Die fast 300 Meter langen Canyons laden zur Erkundung ein.

Teil der ältesten geologischen Formationen der Erde sind die in den Fels gewaschenen tiefen Schluchten der Chapada dos Veadeiros.

Über einen unberührten Pfad, der parallel zum Rio Preto verläuft, erreichte ich eine weitere unumgängliche Attraktion des Nationalparks. Es ist eher unwahrscheinlich, dass der Wasserfall Carioca nach in Rio geborenen Personen benannt ist. Am Fuße des Flusses und um den Wasserfall bildeten sich kleine Naturpools. So tankte ich in der idyllischen Umgebung mit einem Bad im angenehm warmen Wasser Kopf und Geist auf. Anschließend konnte ich mit neuer Kraft in Richtung Parkausgang weitermarschieren.

Es wäre eine Schande gewesen, den malerischen Carioca-Wasserfall zu verpassen.

Die Naturpools des Rio Preto können von einer der Höhenlagen aus gut fotografiert werden.
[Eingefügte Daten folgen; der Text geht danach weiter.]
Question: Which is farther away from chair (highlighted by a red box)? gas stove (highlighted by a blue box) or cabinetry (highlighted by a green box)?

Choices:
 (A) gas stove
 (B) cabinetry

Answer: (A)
Wieder habe ich eine brillante Wanderung hinter mir. Brasilien scheint jeden Tag neue Überraschungen zu bieten… Die Chapada dos Veadeiros – benannt nach den im Cerrado beheimateten Sumpf- und Pampahirschen – ist ohne Zweifel ein monumentales Wunder unvergleichlicher Natur, eines der ganz besonderen Juwelen der „grünen” Reisenden.

… und es war erst der zweite Tag. Was könnte denn als nächstes kommen?!